The natural reaction is to hide out for awhile -- and in many cases, that is probably an appropriate thing to do.
But eventually there comes a time when one has to say "Enough!" and start thinking about one's sexuality, and get back to having some earth-shaking, bed-rockin' fun in life.
One of the best solutions to a damaged sense of self-esteem is to go out and date, flirt and see where it goes! I do think the best cure for a broken or wounded heart is to get back into the game and, maybe not find a new love, but the very least, a new lover.
Honestly speaking, a lover is really not that hard to find these days. Regardless of your physical circumstance, there is someone worthy out there who will absolutely adore you.
After my divorce from an 11-year marriage, I had to get back out there and put my ego on the line. It was actually a lot of fun (still is)! That said, I don't care WHO you are, it's never easy to start dating and mating again.
Regardless, it was and is worthwhile. Sex was actually BETTER than it had been in my 20s. My ego was actually more resilient. And good men and lovers (and love) were available too.
Sex after divorce is better on a few levels. We're not weighed down by the insecurity of youth (or we shouldn't be), and we're at a point in our lives where we can decide who we want to be with, and for what reason -- simply for the sake of vanity, or maybe you're looking for something deeper. It's entirely up to you.
Online dating is like catalogue shopping; You hop online, find a good dating site, and browse at your leisure. You don't have to worry about "what am I going to say if the guy with the bad comb over hits on me?" because you don't have to respond to him.
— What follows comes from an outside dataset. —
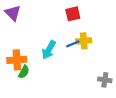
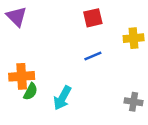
yellow cross: (84, 41) -> (134, 38), moved
cyan arrow: (49, 50) -> (62, 98), moved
We all need sex. It keeps us young, keeps stress at bay, keeps us excited about life, and satisfied. Don't give up on sex if you don't have to! We've all been in relationships where we've begun to think of sex as a "chore", and that's not how it's supposed to be.
Remember that a sexually satisfied woman is a more confident and discriminating woman, who is better able to navigate the emotionally perilous waters of intimate relationships, whether casual or long-term.
Remember also, that communication is the heart of any good relationship and sex is no exception to this rule.